NK identifica una superficie potencial de 6,05 millones de hectáreas donde el girasol puede ganar competitividad frente a la soja.

NK Semillas analizó al cultivo de girasol que se presenta como una oportunidad de mercado frente al rinde de la soja en ambientes de baja productividad. En buena parte de la región centro del país, donde la soja enfrenta restricciones hídricas, térmicas o de suelo que condicionan su rendimiento, el girasol se posiciona como una alternativa estratégica para mejorar el resultado y gestionar de manera más eficiente el riesgo productivo esta campaña.

“Analizamos este escenario donde estimamos que existe una superficie de oportunidad de aproximadamente 6,05 millones de hectáreas de soja, considerando como referencia que por debajo de los 32 quintales conviene hacer girasol”, explica Francisco Pérez Brea, gerente de marketing en NK.

“El girasol suma herramientas para construir sistemas productivos más equilibrados y aporta competitividad ya que puede alcanzar un resultado económico equivalente con un rendimiento inferior al de la soja de referencia. Esto adquiere especial relevancia en aquellos lotes donde históricamente resulta difícil superar los 30-32 qq/ha de soja”, describe Andrés Caggiano, Gerente de Desarrollo de Producto en NK.

“Además, las bonificaciones asociadas al contenido de materia grasa, que pueden representar alrededor de un 10% adicional según las condiciones comerciales, constituyen otro factor que puede mejorar el precio neto obtenido por el productor”, agrega Caggiano.

Los ambientes donde el girasol gana competitividad son aquellos donde las limitaciones hídricas reducen el techo productivo de la soja. Entonces, las oportunidades para el girasol alcanzan unos 6 millones de hectáreas: se estiman 2,2 millones en Córdoba, 2 millones en Buenos Aires, 980.000 en Santa Fe y 850.000 en Entre Ríos.

En este contexto, la elección de la genética se convierte en un factor clave para aprovechar la oportunidad que presenta el girasol. NK cuenta con un porfolio de híbridos adaptados a diferentes ambientes productivos, pensado para acompañar al productor en la búsqueda de rendimiento, estabilidad y margen bruto: la recomendación del NK 3949 CL, el NK 3969 CL y el SYN 3970 CL.

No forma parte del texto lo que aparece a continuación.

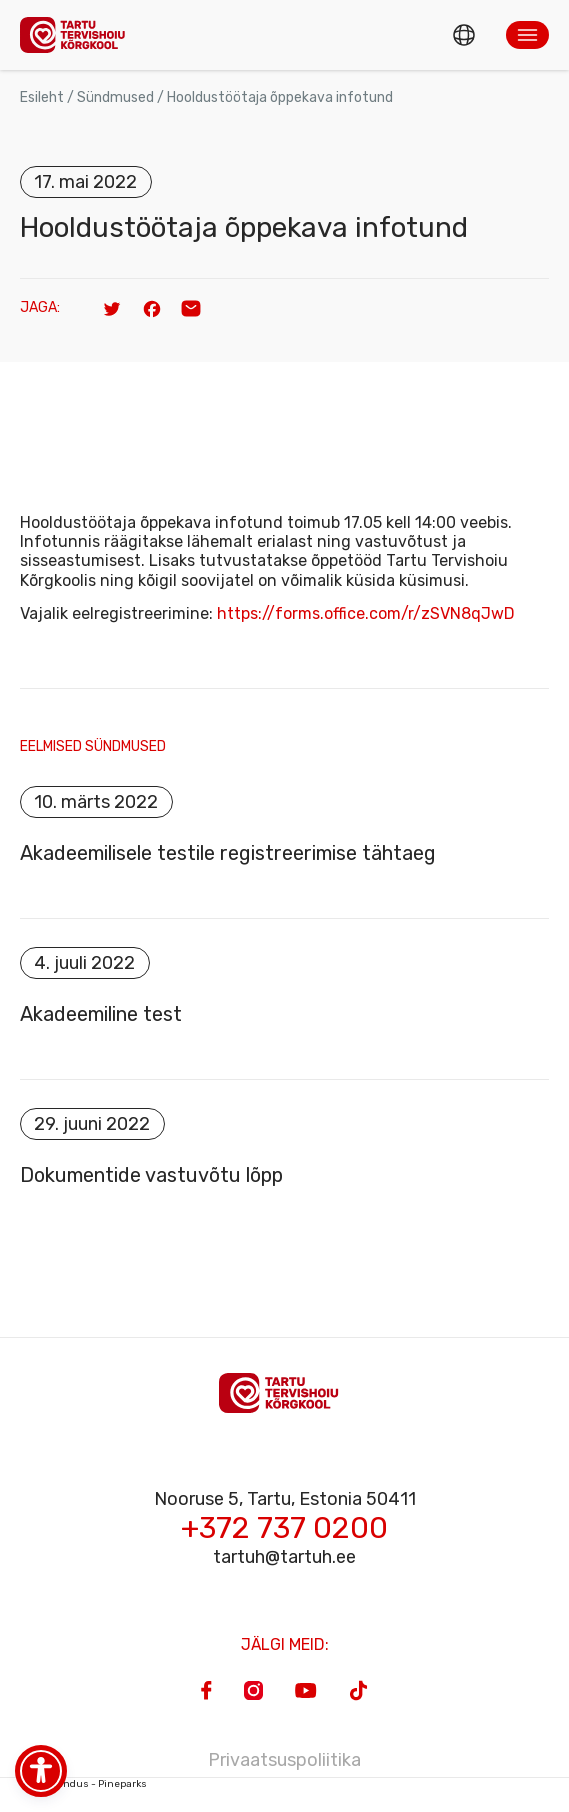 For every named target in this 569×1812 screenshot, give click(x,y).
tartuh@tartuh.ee (284, 1557)
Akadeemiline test (101, 1014)
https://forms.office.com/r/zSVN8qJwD (366, 613)
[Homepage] (78, 34)
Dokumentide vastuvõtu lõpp (151, 1175)
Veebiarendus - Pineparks (83, 1784)
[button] (527, 35)
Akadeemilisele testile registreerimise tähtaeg (228, 853)
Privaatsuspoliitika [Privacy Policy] (284, 1760)
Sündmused (115, 97)
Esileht (42, 97) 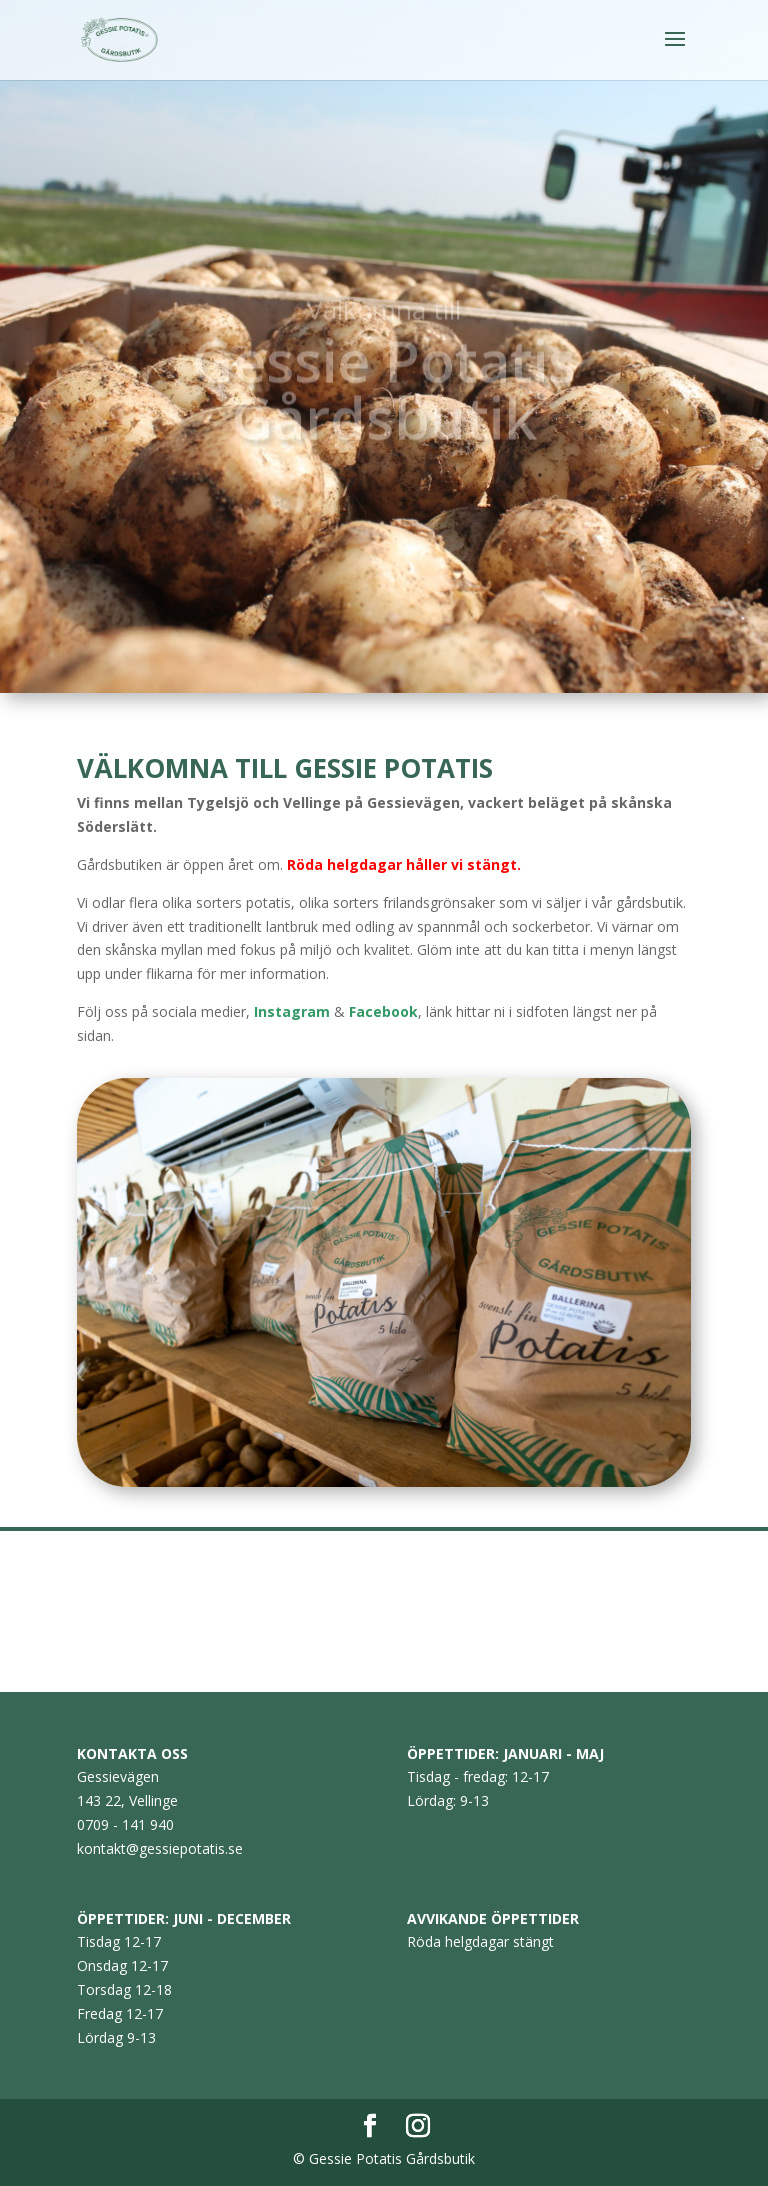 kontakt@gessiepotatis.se (160, 1848)
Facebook (383, 1011)
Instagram (292, 1011) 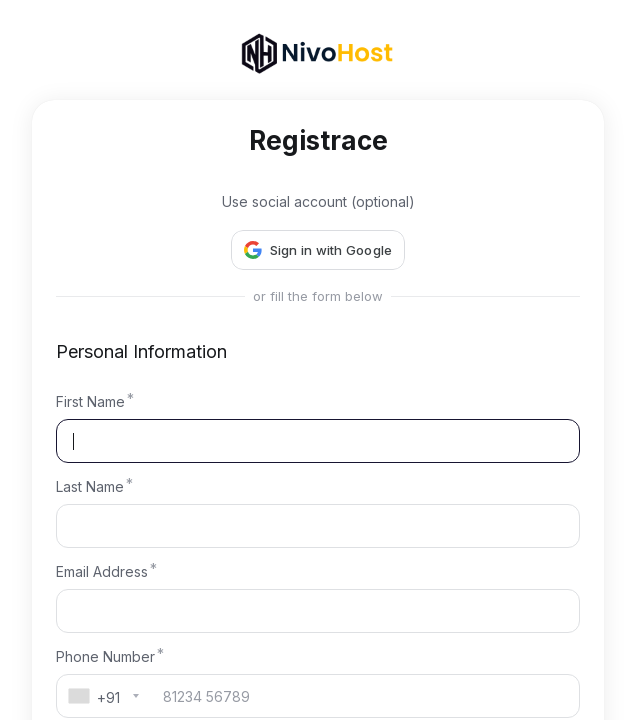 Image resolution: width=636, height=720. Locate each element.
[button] (318, 250)
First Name (90, 401)
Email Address (102, 571)
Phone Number (105, 656)
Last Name (90, 486) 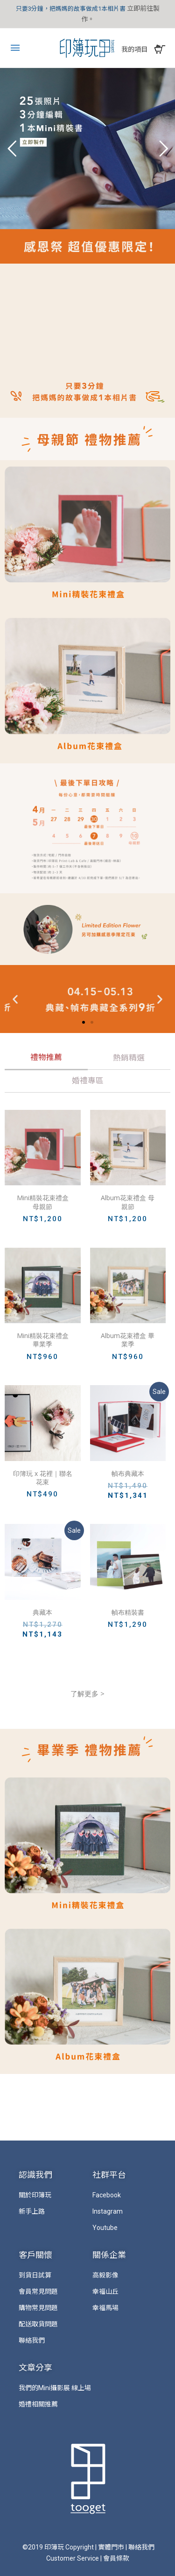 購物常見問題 (38, 2307)
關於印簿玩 (35, 2195)
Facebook (106, 2195)
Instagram (107, 2211)
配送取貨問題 (38, 2324)
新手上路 (32, 2211)
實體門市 (111, 2547)
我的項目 (134, 49)
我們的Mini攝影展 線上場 (55, 2388)
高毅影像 (105, 2275)
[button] (83, 1022)
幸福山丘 (105, 2291)
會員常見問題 (38, 2291)
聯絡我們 (32, 2340)
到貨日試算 (35, 2275)
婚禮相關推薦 (38, 2404)
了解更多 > (87, 1693)
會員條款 (116, 2558)
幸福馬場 (105, 2307)
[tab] (46, 1058)
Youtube (105, 2227)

“Esta oportunidad no se trata simplemente de reemplazar soja por girasol, sino de asignar cada cultivo al ambiente donde puede expresar su mejor relación entre productividad, costo y riesgo. La propuesta de valor de NK es brindar soluciones a aquellos productores que hoy están asumiendo el riesgo y el costo de implantar soja en los 6 millones de hectáreas donde estadísticamente el cultivo no supera los 32 quintales”, resalta Francisco Pérez Brea.

Desde NK, el objetivo es acompañar al productor con recomendaciones de manejo adaptadas a las características y necesidades de cada lote para transformar ambientes de rinde incierto en sistemas productivos más estables y rentables.